UTEP Announces 2022 Distinguished Alumni, Gold Nugget Awardees - Photo Courtesy of UTEP

UTEP Announces 2022 Distinguished Alumni, Gold Nugget Awardees

The University has selected three Distinguished Alumni and 10 Gold Nugget Award recipients who will be recognized during UTEP’s Homecoming celebration Oct. 23-29, 2022.


Among The University of Texas at El Paso’s proudest traditions is to celebrate and honor graduates who exemplify the true Miner spirit and excellence, from their time as students and throughout their lives and careers.
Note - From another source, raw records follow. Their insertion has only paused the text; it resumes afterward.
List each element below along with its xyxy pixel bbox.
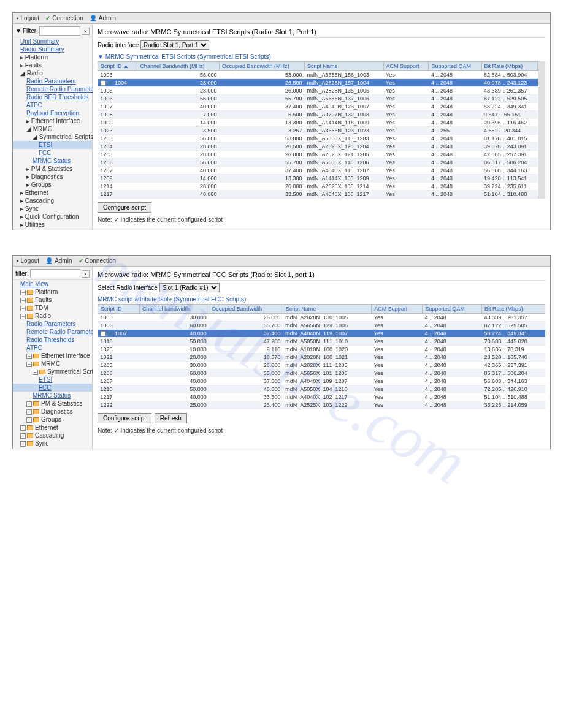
sidebar-unit-summary[interactable]: Unit Summary [13, 37, 92, 45]
sidebar-diagnostics[interactable]: +Diagnostics [13, 408, 92, 415]
col-acm[interactable]: ACM Support [383, 62, 429, 71]
table-row[interactable]: 120740.00037.400mdN_A4040X_116_1207Yes4 … [98, 167, 538, 175]
sidebar-fcc[interactable]: FCC [13, 149, 92, 157]
filter-clear[interactable]: × [82, 270, 90, 278]
sidebar-mrmc[interactable]: −MRMC [13, 360, 92, 368]
sidebar-groups[interactable]: ▸ Groups [13, 181, 92, 189]
logout-link[interactable]: ▪ Logout [17, 257, 39, 264]
configure-button[interactable]: Configure script [98, 202, 151, 213]
sidebar-remote-radio[interactable]: Remote Radio Parameters [13, 85, 92, 93]
sidebar-mrmc-status[interactable]: MRMC Status [13, 392, 92, 400]
sidebar-radio[interactable]: ◢ Radio [13, 69, 92, 77]
col-acm[interactable]: ACM Support [372, 305, 423, 314]
table-row[interactable]: 120530.00026.000mdN_A2828X_111_1205Yes4 … [98, 362, 545, 370]
table-row[interactable]: 102120.00018.570mdN_A2020N_100_1021Yes4 … [98, 354, 545, 362]
table-row[interactable]: 100530.00026.000mdN_A2828N_130_1005Yes4 … [98, 314, 545, 322]
sidebar-etsi[interactable]: ETSI [13, 141, 92, 149]
connection-link[interactable]: ✓ Connection [79, 257, 117, 264]
logout-link[interactable]: ▪ Logout [17, 15, 39, 21]
sidebar-radio-params[interactable]: Radio Parameters [13, 320, 92, 328]
sidebar-diagnostics[interactable]: ▸ Diagnostics [13, 173, 92, 181]
sidebar-quick-config[interactable]: ▸ Quick Configuration [13, 213, 92, 221]
col-qam[interactable]: Supported QAM [423, 305, 482, 314]
table-scrollbar[interactable] [538, 61, 545, 199]
sidebar-groups[interactable]: +Groups [13, 415, 92, 423]
sidebar-ethernet[interactable]: ▸ Ethernet [13, 189, 92, 197]
sidebar-remote-radio[interactable]: Remote Radio Parameters [13, 328, 92, 336]
table-row[interactable]: 121740.00033.500mdN_A4040X_108_1217Yes4 … [98, 191, 538, 199]
table-row[interactable]: 120740.00037.600mdN_A4040X_109_1207Yes4 … [98, 377, 545, 385]
col-occ-bw[interactable]: Occupied Bandwidth (MHz) [220, 62, 305, 71]
table-row[interactable]: 121050.00046.600mdN_A5050X_104_1210Yes4 … [98, 385, 545, 393]
table-row[interactable]: 120356.00053.000mdN_A5656X_113_1203Yes4 … [98, 135, 538, 143]
sidebar-mrmc[interactable]: ◢ MRMC [13, 125, 92, 133]
refresh-button[interactable]: Refresh [155, 413, 187, 423]
table-row[interactable]: 120660.00055.000mdN_A5656X_101_1206Yes4 … [98, 370, 545, 377]
sidebar-pm-stats[interactable]: +PM & Statistics [13, 400, 92, 408]
sidebar-eth-if[interactable]: ▸ Ethernet Interface [13, 117, 92, 125]
sidebar-cascading[interactable]: +Cascading [13, 431, 92, 439]
sidebar-tdm[interactable]: +TDM [13, 304, 92, 312]
sidebar-cascading[interactable]: ▸ Cascading [13, 197, 92, 205]
table-row[interactable]: +✓ 100740.00037.400mdN_A4040N_119_1007Ye… [98, 330, 545, 338]
table-row[interactable]: 101050.00047.200mdN_A5050N_111_1010Yes4 … [98, 338, 545, 346]
filter-clear[interactable]: × [82, 28, 90, 35]
table-row[interactable]: 102010.0009.110mdN_A1010N_100_1020Yes4 .… [98, 346, 545, 354]
filter-input[interactable] [30, 269, 80, 278]
sidebar-main-view[interactable]: Main View [13, 280, 92, 288]
table-row[interactable]: 10087.0006.500mdN_A0707N_132_1008Yes4 ..… [98, 111, 538, 119]
row-expand-icon[interactable]: + [101, 80, 106, 86]
sidebar-sym-scripts[interactable]: ◢ Symmetrical Scripts [13, 133, 92, 141]
sidebar-radio[interactable]: −Radio [13, 312, 92, 320]
sidebar-sync[interactable]: ▸ Sync [13, 205, 92, 213]
sidebar-etsi[interactable]: ETSI [13, 376, 92, 384]
connection-link[interactable]: ✓ Connection [45, 15, 83, 21]
sidebar-radio-summary[interactable]: Radio Summary [13, 45, 92, 53]
row-expand-icon[interactable]: + [101, 331, 106, 336]
table-row[interactable]: 100740.00037.400mdN_A4040N_123_1007Yes4 … [98, 103, 538, 111]
radio-if-select[interactable]: Radio: Slot 1, Port 1 [140, 40, 209, 50]
sidebar-pm-stats[interactable]: ▸ PM & Statistics [13, 165, 92, 173]
section-header[interactable]: ▼ MRMC Symmetrical ETSI Scripts (Symmetr… [98, 52, 545, 61]
col-script-id[interactable]: Script ID ▲ [98, 62, 137, 71]
table-row[interactable]: 122225.00023.400mdN_A2525X_103_1222Yes4 … [98, 401, 545, 409]
sidebar-faults[interactable]: ▸ Faults [13, 61, 92, 69]
table-row[interactable]: +✓ 100428.00026.500mdN_A2828N_157_1004Ye… [98, 79, 538, 87]
sidebar-sync[interactable]: +Sync [13, 439, 92, 447]
col-name[interactable]: Script Name [283, 305, 371, 314]
sidebar-sym-scripts[interactable]: −Symmetrical Scripts [13, 368, 92, 376]
sidebar-faults[interactable]: +Faults [13, 296, 92, 304]
admin-link[interactable]: 👤 Admin [45, 257, 72, 264]
filter-input[interactable] [39, 26, 80, 36]
table-row[interactable]: 100656.00055.700mdN_A5656N_137_1006Yes4 … [98, 95, 538, 103]
configure-button[interactable]: Configure script [98, 413, 151, 423]
table-row[interactable]: 100660.00055.700mdN_A5656N_129_1006Yes4 … [98, 322, 545, 330]
sidebar-ethernet[interactable]: +Ethernet [13, 423, 92, 431]
table-row[interactable]: 120428.00026.500mdN_A2828X_120_1204Yes4 … [98, 143, 538, 151]
sidebar-platform[interactable]: +Platform [13, 288, 92, 296]
col-script-id[interactable]: Script ID [98, 305, 140, 314]
table-row[interactable]: 10233.5003.267mdN_A3535N_123_1023Yes4 ..… [98, 127, 538, 135]
col-chan-bw[interactable]: Channel bandwidth [139, 305, 209, 314]
sidebar-mrmc-status[interactable]: MRMC Status [13, 157, 92, 165]
table-row[interactable]: 100356.00053.000mdN_A5656N_156_1003Yes4 … [98, 71, 538, 79]
table-row[interactable]: 100914.00013.300mdN_A1414N_118_1009Yes4 … [98, 119, 538, 127]
table-row[interactable]: 121740.00033.500mdN_A4040X_102_1217Yes4 … [98, 393, 545, 401]
col-occ-bw[interactable]: Occupied Bandwidth [209, 305, 283, 314]
radio-if-select[interactable]: Slot 1 (Radio #1) [159, 283, 220, 292]
sidebar-radio-thr[interactable]: Radio Thresholds [13, 336, 92, 344]
col-rate[interactable]: Bit Rate (Mbps) [482, 305, 545, 314]
sidebar-radio-params[interactable]: Radio Parameters [13, 77, 92, 85]
col-qam[interactable]: Supported QAM [429, 62, 481, 71]
table-row[interactable]: 120528.00026.000mdN_A2828X_121_1205Yes4 … [98, 151, 538, 159]
col-rate[interactable]: Bit Rate (Mbps) [481, 62, 538, 71]
sidebar-platform[interactable]: ▸ Platform [13, 53, 92, 61]
col-chan-bw[interactable]: Channel Bandwidth (MHz) [137, 62, 220, 71]
table-row[interactable]: 121428.00026.000mdN_A2828X_108_1214Yes4 … [98, 183, 538, 191]
sidebar-payload-enc[interactable]: Payload Encryption [13, 109, 92, 117]
sidebar-utilities[interactable]: ▸ Utilities [13, 221, 92, 229]
table-row[interactable]: 100528.00026.000mdN_A2828N_135_1005Yes4 … [98, 87, 538, 95]
sidebar-atpc[interactable]: ATPC [13, 101, 92, 109]
sidebar-fcc[interactable]: FCC [13, 384, 92, 392]
table-row[interactable]: 120656.00055.700mdN_A5656X_110_1206Yes4 … [98, 159, 538, 167]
UTEP recognizes these alumni with its Distinguished Alumni and Gold Nugget awards.

“This year’s Distinguished Alumni and Gold Nugget award recipients have lived exceptional lives,” UTEP President Heather Wilson said. “We look forward to celebrating them — and all of our UTEP alumni — during Homecoming 2022.”

The Distinguished Alumni Award was launched in 1950. This year, UTEP is recognizing the three proud Miners as its 2022 Distinguished Alumni: lifelong educator Lillian Crouch; retired engineer William “Willie” Quinn; and biomedical scientist and entrepreneur Keelung Hong, Ph.D.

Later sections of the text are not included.